Notas del capítulo 17

Queridos amigos. Este capítulo es el reflejo de los desequilibrios mentales que a veces padezco… xD Espero que sepáis entender semejante despropósito! Jajajajajaja.

Fuera de bromas, a veces me gusta intercalar escenas un poco más cómicas en medio de tanto drama. Os vuelvo a advertir que se avecinan momentos más complicados (en todos los sentidos) y este capítulo no es más que la antesala de lo que está por llegar. Borracho o no, la idea de casarse ha entrado en la cabeza de Link, y era una transición necesaria en el personaje que más tarde tendrá sus repercusiones.
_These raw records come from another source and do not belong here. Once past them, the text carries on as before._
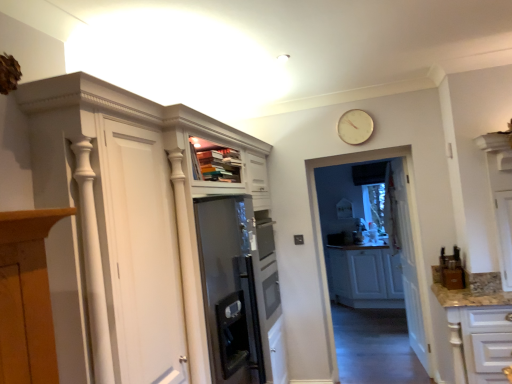 Question: Is white glossy cabinet at lower right, the 1th cabinetry when ordered from front to back, inside the boundaries of white wooden door at center, or outside?

Choices:
 (A) inside
 (B) outside

Answer: (B)

Question: In terms of height, does white glossy cabinet at lower right, the 1th cabinetry when ordered from front to back, look taller or shorter compared to white wooden door at center?

Choices:
 (A) short
 (B) tall

Answer: (A)

Question: Which is nearer to the white glossy cabinet at lower right, the 1th cabinetry when ordered from front to back?

Choices:
 (A) white matte cabinet at center, the second cabinetry from the front
 (B) gold metallic clock at upper center
 (C) transparent glass door at center
 (D) white wooden door at center
 (E) white glossy cupboard at upper left

Answer: (C)

Question: Estimate the real-world distances between objects in this image. Which object is closer to the transparent glass door at center?

Choices:
 (A) gold metallic clock at upper center
 (B) white matte cabinet at center, the second cabinetry from the front
 (C) white glossy cabinet at lower right, the 1th cabinetry when ordered from front to back
 (D) white wooden door at center
 (E) white glossy cupboard at upper left

Answer: (D) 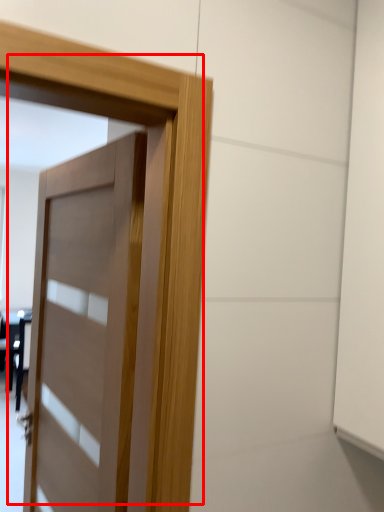 Question: From the image's perspective, where is door (annotated by the red box) located in relation to table in the image?

Choices:
 (A) below
 (B) above

Answer: (B) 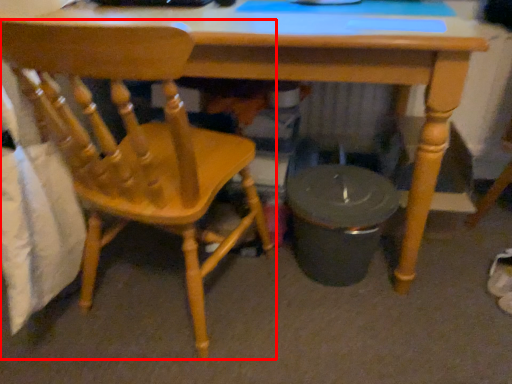 Question: From the image's perspective, where is chair (annotated by the red box) located in relation to desk in the image?

Choices:
 (A) above
 (B) below

Answer: (B)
Este es el capítulo más corto que he escrito hasta la fecha, porque en realidad está unido a todo lo que viene a continuación y dejarlo así me suponía un capítulo excesivamente largo…

La semana que viene no habrá capítulo. Realmente necesitaré tiempo para darle varias vueltas a una escena complicada que tuve que escribir y prefiero hacerlo con paciencia (igual al final el resultado es el mismo, pero para mí es preferible hacerlo así).